In our recent podcast episodes I stumbled upon a significant split in opinion when it comes to retrofitting old houses to high energy efficiency. There are those who see historic fabric as extremely important and something that must be preserved at all costs. Then there are others who believe that, due to dwindling fossil fuel reserves, the common sense approach is to make nearly all of our housing stock radically more energy efficient.
I concur with both of these arguments, which of course are in conflict with one another. So I imagined that we'd lay this subject to rest, move on and perhaps encounter it again further down the line. However, my wife happened to mention Ponsbourne Park to me.
I like to think I stay in touch with local issues but clearly I'd missed this one (as it's been bubbling away for nearly a year). Ponsbourne Park is owned by Tesco (the UK's leading supermarket) and is a site that they use for conferences, etc. I imagine it is far from ideal given the size of Tesco and I can completely understand why they might be looking for something more fitting of a world-class supermarket. So, of course, Tesco submitted plans to redevelop the site. As someone who lives nearby, word had somehow passed me by until this conversation with my wife. She told me that Tesco had just been given planning permission to knock down this 19th century building for their new academy.
This article from the Welwyn Hatfield Times shows you an artist's impression of the proposed scheme. [I did contact the Tesco Press Office for more information on it, but they have yet to get back to me.]
This is where it gets interesting! Tesco's academy will be state of the art and much more environmentally sound than what currently exists. It has all the benefits of what you might expect from a modern building: it's more at one with the landscape; the rooms will be much lighter; it'll be much more energy efficient; it's likely to have a better air quality inside. For this scheme they're even going to use combined heat and power (which we talked about in episode 12).
Hang on! If you'd presented me with exactly the same situation a year ago I would have reacted very differently. The first thing I would have expressed was outrage that they are knocking down a period property. I would have written a letter to Tesco complaining about it (assuming my wife hadn't told me after planning permission had been granted!) and telling them to go and build it somewhere else. Now I'm in a very strange disconnected place. What's more important here – the past or the future?
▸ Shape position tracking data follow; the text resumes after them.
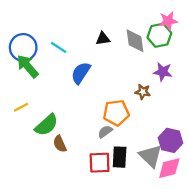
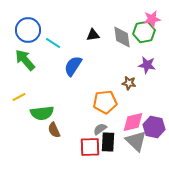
blue circle: (23, 47) -> (28, 30), moved
green semicircle: (46, 125) -> (42, 113), turned 35
gray semicircle: (105, 132) -> (100, 129), moved
pink diamond: (169, 168) -> (133, 122), moved

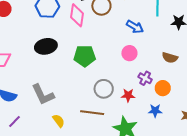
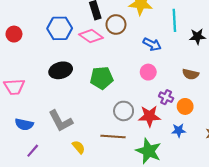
pink diamond: (77, 15) -> (91, 36), turned -60
red star: (128, 95) -> (149, 116), size x1.5

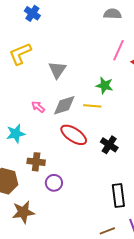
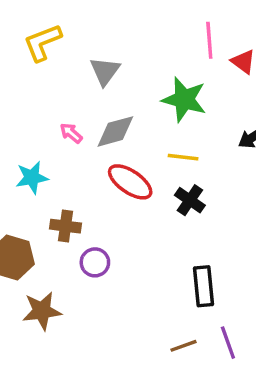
pink line: (118, 50) -> (209, 40), turned -30
green star: (104, 85) -> (184, 99), size x1.5
yellow line: (92, 106) -> (183, 157), moved

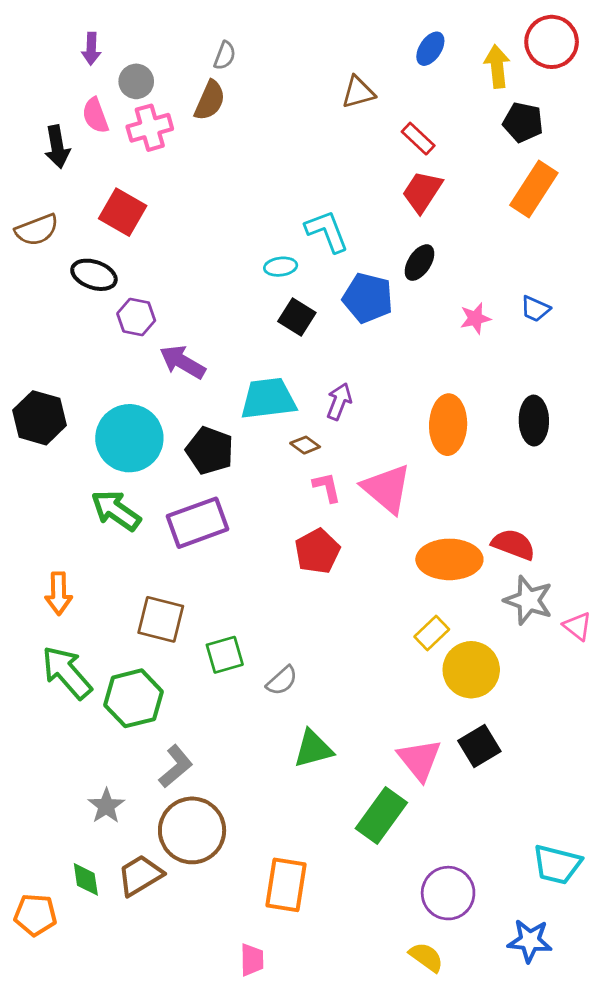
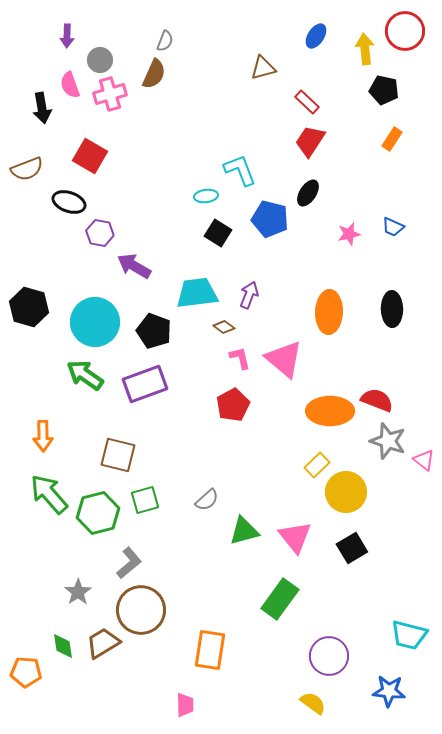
orange rectangle: (534, 189) -> (392, 139), size x0.6
green square: (225, 655) -> (145, 500), moved
green triangle: (313, 749) -> (244, 531), moved
pink triangle: (419, 760) -> (295, 537), moved

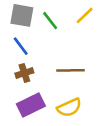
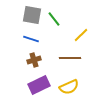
yellow line: (85, 15) -> (81, 35), moved
blue line: (21, 46) -> (31, 39), turned -35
I would be tempted to say the future because we've lived through the past but then our past is really important to light our way into the future. I want both!
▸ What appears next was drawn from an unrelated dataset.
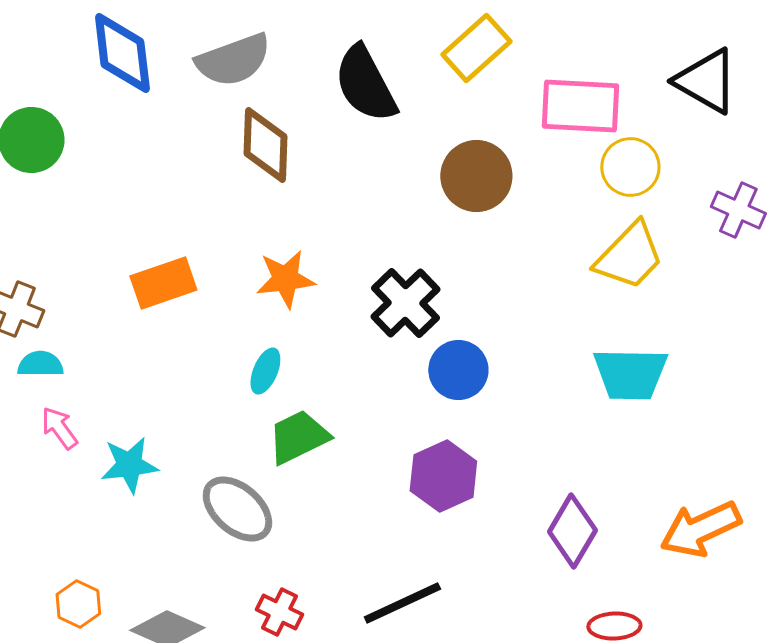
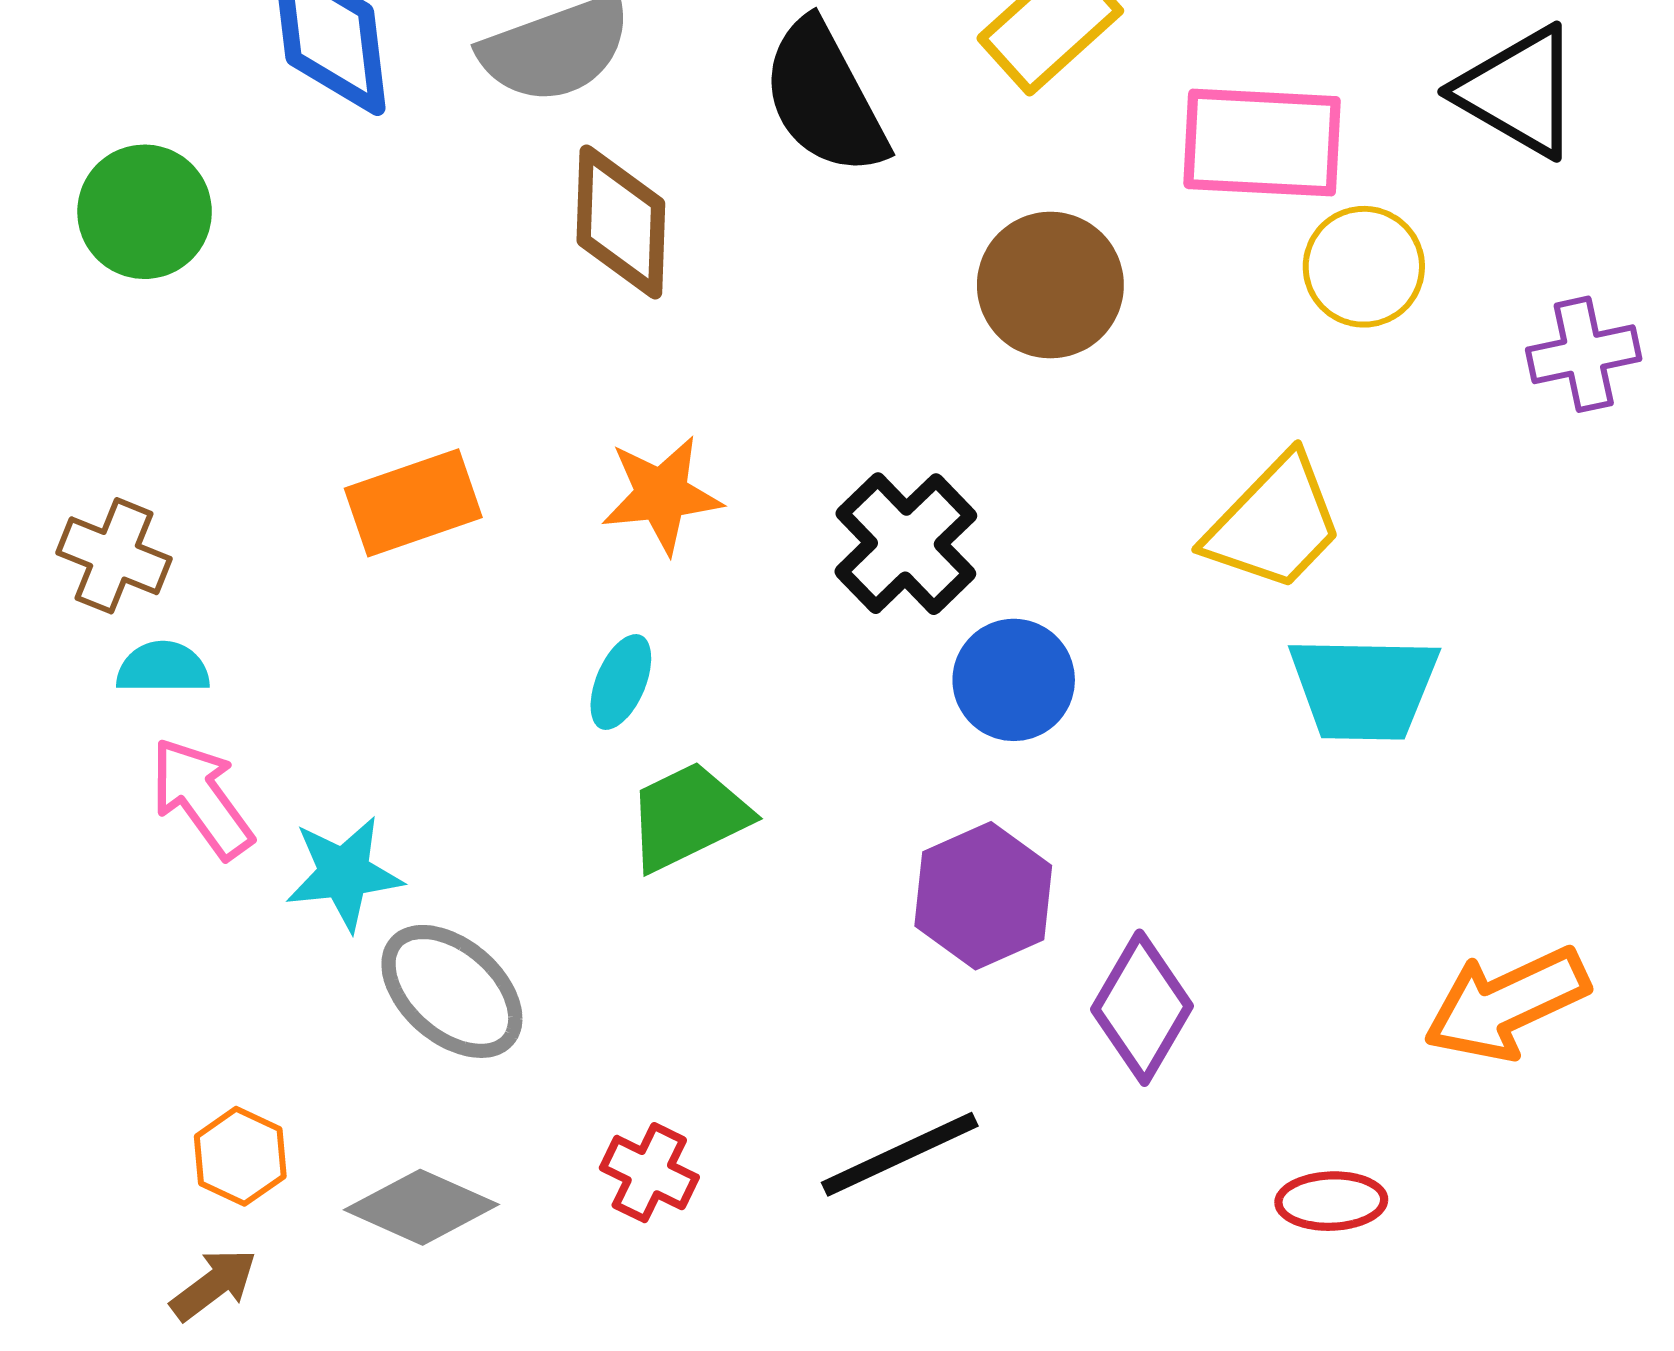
purple cross: (738, 210) -> (1584, 354), turned -36
yellow trapezoid: (629, 256) -> (1274, 523), moved
pink arrow: (59, 428) -> (202, 798), size x1.4
gray ellipse: (237, 509) -> (452, 991), moved
purple diamond: (572, 531) -> (1142, 1008), moved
In a world where resources are dwindling and change in how we live our lives is inevitable I'm not sure that doing nothing is an option. I desire to retrofit a Victorian property to the Passivhaus or EnerPHit standard. While I had thought twice about it after learning about the significance of historic fabric, I am now thinking again. With the loss of Ponsbourne Park's 19th century building I have to look at the bigger picture. This is probably only the tip of the iceberg. It is the blueprint of what might happen around the world. To me, losing period properties like this altogether would be far worse than losing a proportion of their fabric (which will often be invisible to the untrained eye). In carrying out this invasive retrofit we would at least be making these buildings future-proof. We know the aesthetics are desirable. We know that we may not be able to preserve their historical integrity but look at the alternative. I know what I favour.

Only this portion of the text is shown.